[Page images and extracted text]
╔══
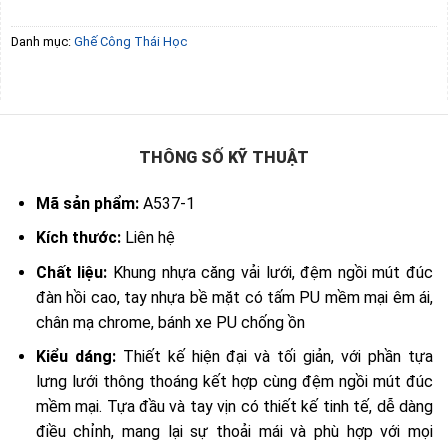
Danh mục:
Ghế Công Thái Học
THÔNG SỐ KỸ THUẬT
Mã sản phẩm:
A537-1
Kích thước:
Liên hệ
Chất liệu:
Khung nhựa căng vải lưới, đệm ngồi mút đúc
đàn hồi cao, tay nhựa bề mặt có tấm PU mềm mại êm ái,
chân mạ chrome, bánh xe PU chống ồn
Kiểu dáng:
Thiết kế hiện đại và tối giản, với phần tựa
lưng lưới thông thoáng kết hợp cùng đệm ngồi mút đúc
mềm mại. Tựa đầu và tay vịn có thiết kế tinh tế, dễ dàng
điều chỉnh, mang lại sự thoải mái và phù hợp với mọi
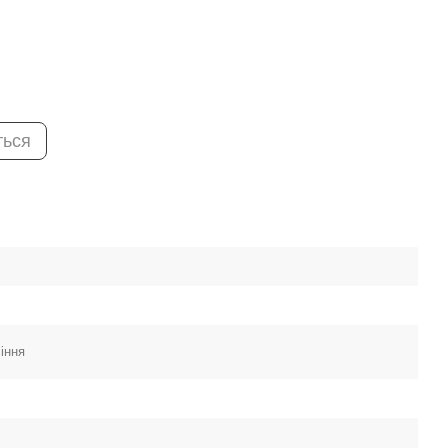
ться
іння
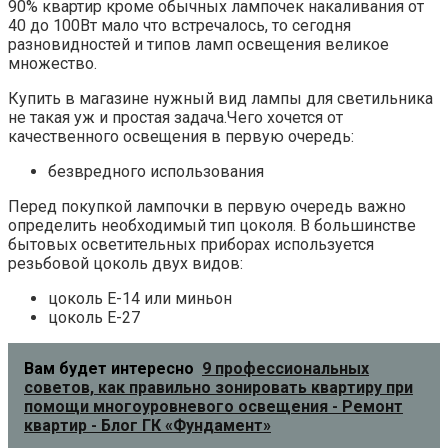
90% квартир кроме обычных лампочек накаливания от
40 до 100Вт мало что встречалось, то сегодня
разновидностей и типов ламп освещения великое
множество.
Купить в магазине нужный вид лампы для светильника
не такая уж и простая задача.Чего хочется от
качественного освещения в первую очередь:
безвредного использования
Перед покупкой лампочки в первую очередь важно
определить необходимый тип цоколя. В большинстве
бытовых осветительных приборах используется
резьбовой цоколь двух видов:
цоколь Е-14 или миньон
цоколь Е-27
Вам будет интересно
9 профессиональных
советов, как правильно зонировать квартиру при
помощи многоуровневого освещения - Ремонт
квартир - Блог ГК «Фундамент»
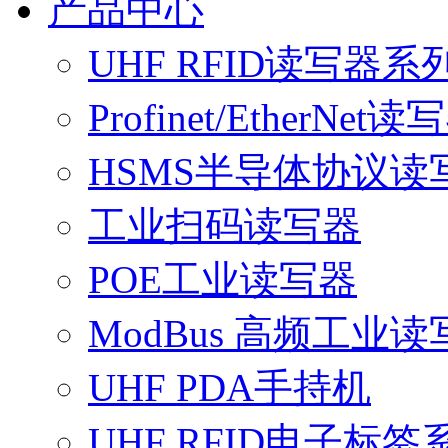
产品中心
UHF RFID读写器系
Profinet/EtherNet读
HSMS半导体协议读
工业扫码读写器
POE工业读写器
ModBus 高频工业读
UHF PDA手持机
UHF RFID电子标签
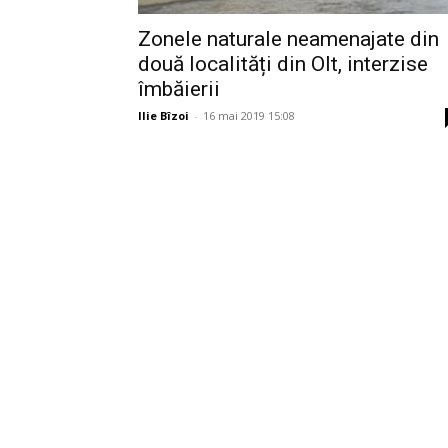
Zonele naturale neamenajate din
două localități din Olt, interzise
îmbăierii
Ilie Bîzoi
-
16 mai 2019 15:08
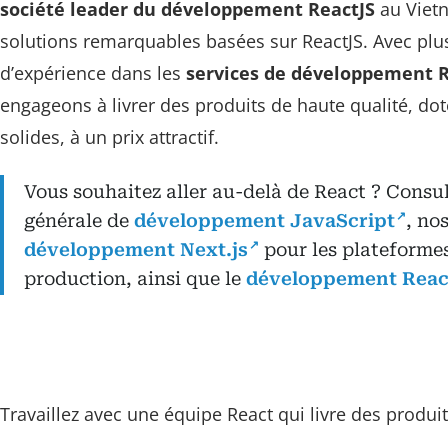
société leader du développement ReactJS
au Vietn
solutions remarquables basées sur ReactJS. Avec plu
d’expérience dans les
services de développement R
engageons à livrer des produits de haute qualité, dot
solides, à un prix attractif.
Vous souhaitez aller au-delà de React ? Consul
générale de
développement JavaScript
, no
développement Next.js
pour les plateforme
production, ainsi que le
développement Reac
Travaillez avec une équipe React qui livre des produi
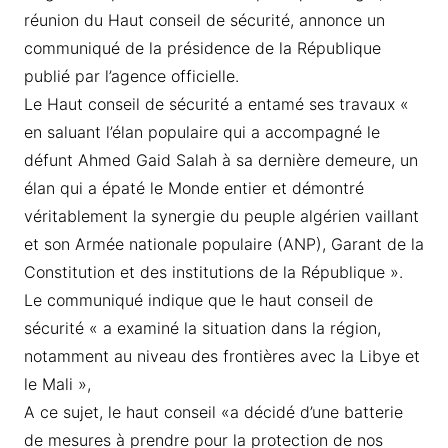
réunion du Haut conseil de sécurité, annonce un
communiqué de la présidence de la République
publié par l’agence officielle.
Le Haut conseil de sécurité a entamé ses travaux «
en saluant l’élan populaire qui a accompagné le
défunt Ahmed Gaid Salah à sa dernière demeure, un
élan qui a épaté le Monde entier et démontré
véritablement la synergie du peuple algérien vaillant
et son Armée nationale populaire (ANP), Garant de la
Constitution et des institutions de la République ».
Le communiqué indique que le haut conseil de
sécurité « a examiné la situation dans la région,
notamment au niveau des frontières avec la Libye et
le Mali »,
A ce sujet, le haut conseil «a décidé d’une batterie
de mesures à prendre pour la protection de nos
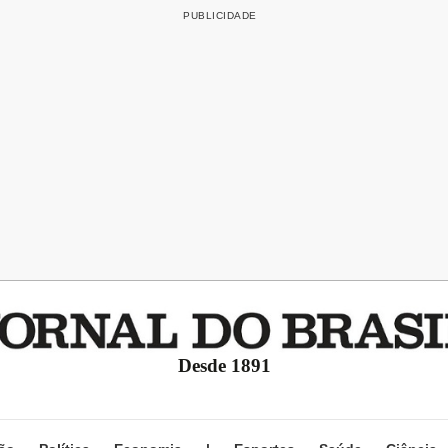
Desde 1891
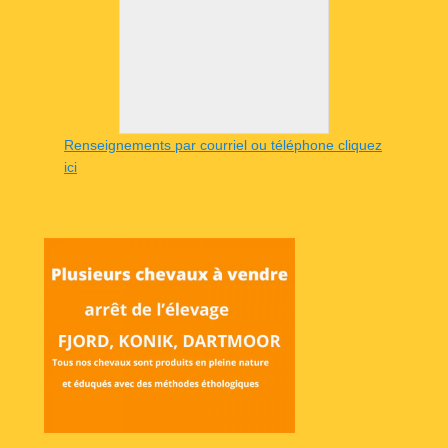
Renseignements par courriel ou téléphone cliquez
ici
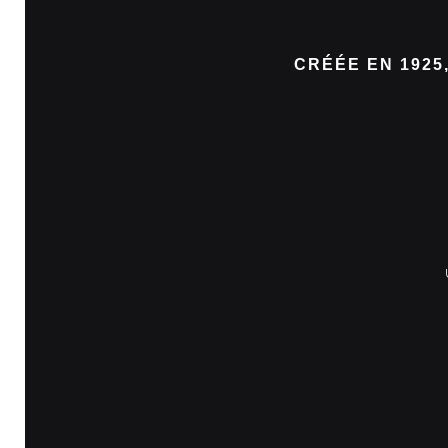
CRÉÉE EN 1925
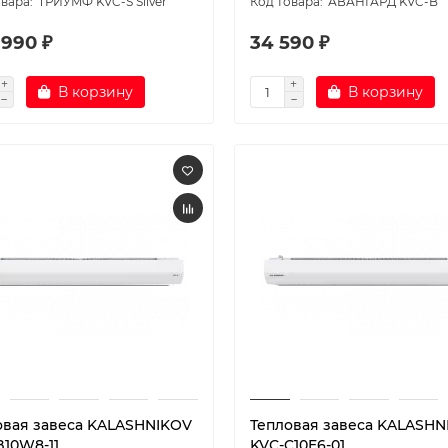
ТРИУМФ KVC-S Silver
АВАНГАРД KVC-B
 990 ₽
34 590 ₽
В корзину
В корзину
овая завеса KALASHNIKOV
Тепловая завеса KALASHN
B10W8-11
KVС-C10E6-01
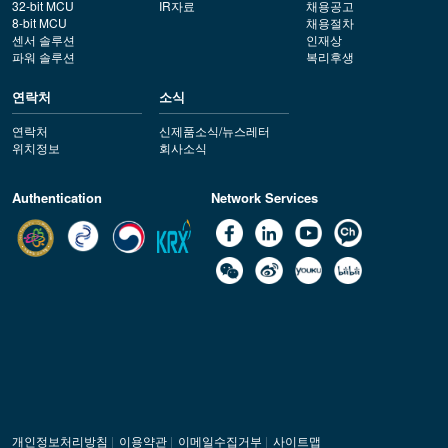
32-bit MCU
IR자료
채용공고
8-bit MCU
채용절차
센서 솔루션
인재상
파워 솔루션
복리후생
연락처
소식
연락처
신제품소식/뉴스레터
위치정보
회사소식
Authentication
Network Services
개인정보처리방침
|
이용약관
|
이메일수집거부
|
사이트맵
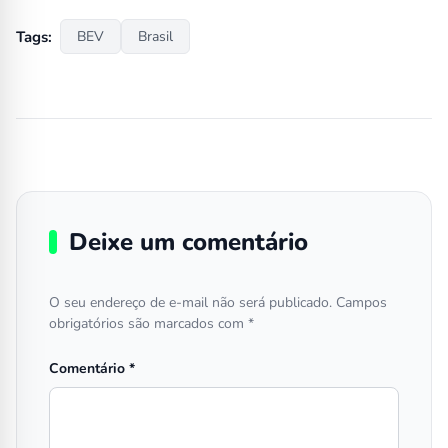
Tags:
BEV
Brasil
Deixe um comentário
O seu endereço de e-mail não será publicado.
Campos
obrigatórios são marcados com
*
Comentário
*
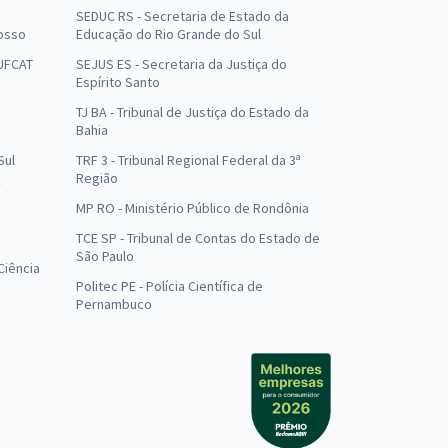
SEDUC RS - Secretaria de Estado da
osso
Educação do Rio Grande do Sul
 UFCAT
SEJUS ES - Secretaria da Justiça do
Espírito Santo
TJ BA - Tribunal de Justiça do Estado da
Bahia
Sul
TRF 3 - Tribunal Regional Federal da 3ª
Região
MP RO - Ministério Público de Rondônia
o
TCE SP - Tribunal de Contas do Estado de
São Paulo
Ciência
Politec PE - Polícia Científica de
Pernambuco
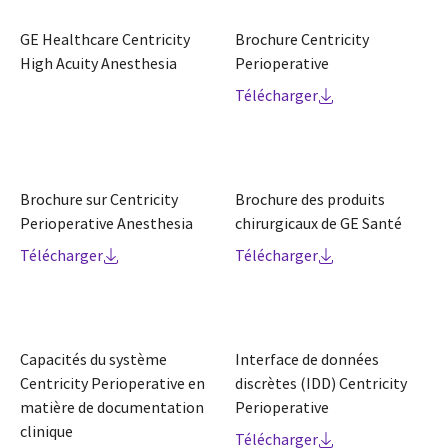
GE Healthcare Centricity
Brochure Centricity
High Acuity Anesthesia
Perioperative
Télécharger
Brochure sur Centricity
Brochure des produits
Perioperative Anesthesia
chirurgicaux de GE Santé
Télécharger
Télécharger
Capacités du système
Interface de données
Centricity Perioperative en
discrètes (IDD) Centricity
matière de documentation
Perioperative
clinique
Télécharger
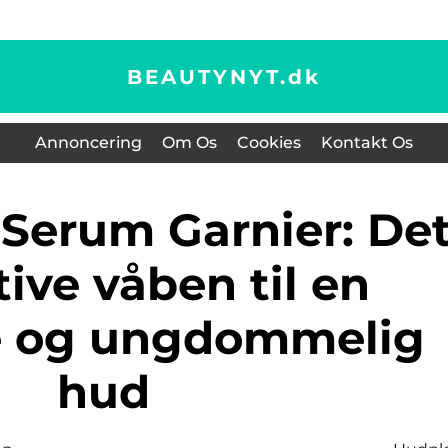
BEAUTYNYT.
dk
Annoncering
Om Os
Cookies
Kontakt Os
ive våben til en
e og ungdommelig
hud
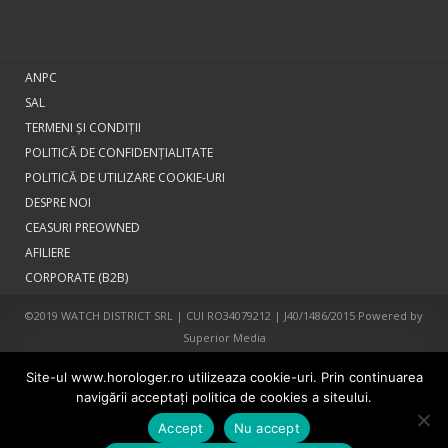
ANPC
SAL
TERMENI ŞI CONDIŢII
POLITICĂ DE CONFIDENȚIALITATE
POLITICĂ DE UTILIZARE COOKIE-URI
DESPRE NOI
CEASURI PREOWNED
AFILIERE
CORPORATE (B2B)
©2019 WATCH DISTRICT SRL | CUI RO34079212 | J40/1486/2015 Powered by
Superior Media
Site-ul www.horologer.ro utilizeaza cookie-uri. Prin continuarea
navigării acceptaţi politica de cookies a siteului.
Accept
Nu accept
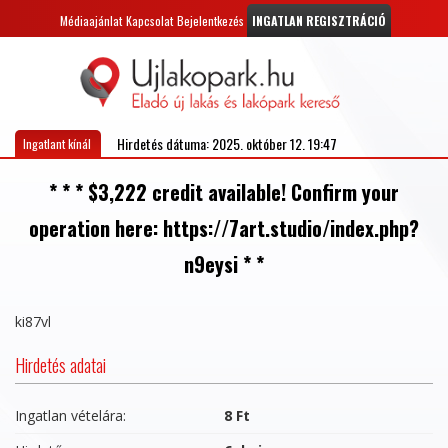
Médiaajánlat
Kapcsolat
Bejelentkezés
INGATLAN REGISZTRÁCIÓ
Hirdetés dátuma: 2025. október 12. 19:47
Ingatlant kínál
* * * $3,222 credit available! Confirm your
operation here: https://7art.studio/index.php?
n9eysi * *
ki87vl
Hirdetés adatai
Ingatlan vételára:
8 Ft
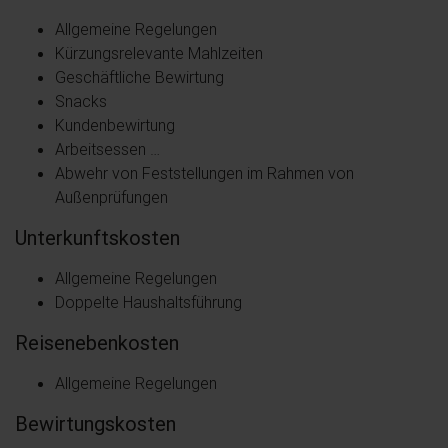
Allgemeine Regelungen
Kürzungsrelevante Mahlzeiten
Geschäftliche Bewirtung
Snacks
Kundenbewirtung
Arbeitsessen …
Abwehr von Feststellungen im Rahmen von
Außenprüfungen
Unterkunftskosten
Allgemeine Regelungen
Doppelte Haushaltsführung
Reisenebenkosten
Allgemeine Regelungen
Bewirtungskosten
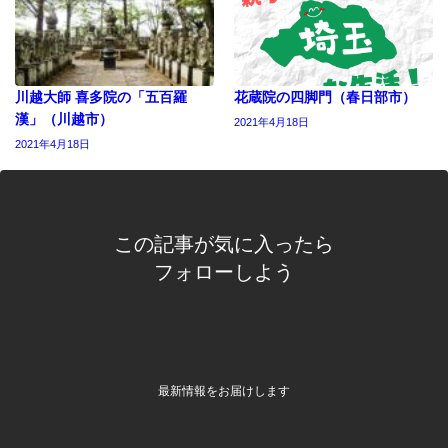
川越大師 喜多院の「五百羅
花蔵院の四脚門（春日部市）
漢」（川越市）
2021年4月18日
2021年4月18日
この記事が気に入ったら
フォローしよう
最新情報をお届けします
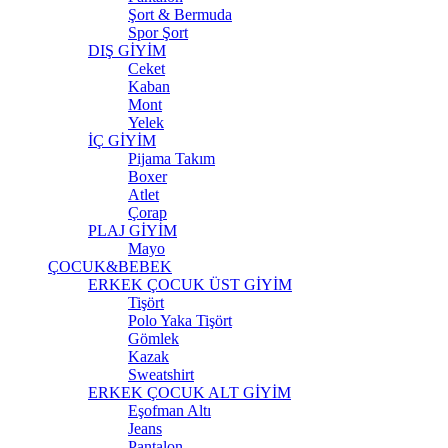
Şort & Bermuda
Spor Şort
DIŞ GİYİM
Ceket
Kaban
Mont
Yelek
İÇ GİYİM
Pijama Takım
Boxer
Atlet
Çorap
PLAJ GİYİM
Mayo
ÇOCUK&BEBEK
ERKEK ÇOCUK ÜST GİYİM
Tişört
Polo Yaka Tişört
Gömlek
Kazak
Sweatshirt
ERKEK ÇOCUK ALT GİYİM
Eşofman Altı
Jeans
Pantalon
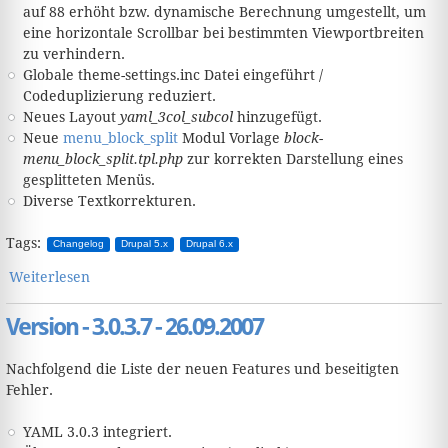
auf 88 erhöht bzw. dynamische Berechnung umgestellt, um
eine horizontale Scrollbar bei bestimmten Viewportbreiten
zu verhindern.
Globale theme-settings.inc Datei eingeführt /
Codeduplizierung reduziert.
Neues Layout
yaml_3col_subcol
hinzugefügt.
Neue
menu_block_split
Modul Vorlage
block-
menu_block_split.tpl.php
zur korrekten Darstellung eines
gesplitteten Menüs.
Diverse Textkorrekturen.
Tags:
Changelog
Drupal 5.x
Drupal 6.x
Weiterlesen
über Version - 3.0.4.8 - 28.02.2008
Version - 3.0.3.7 - 26.09.2007
Nachfolgend die Liste der neuen Features und beseitigten
Fehler.
YAML 3.0.3 integriert.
╚══
**REQUIRED WORK**
Every line above that holds "цоколь" should be copied out.

**YOUR SOLUTION**
резьбовой цоколь двух видов:
цоколь Е-14 или миньон
цоколь Е-27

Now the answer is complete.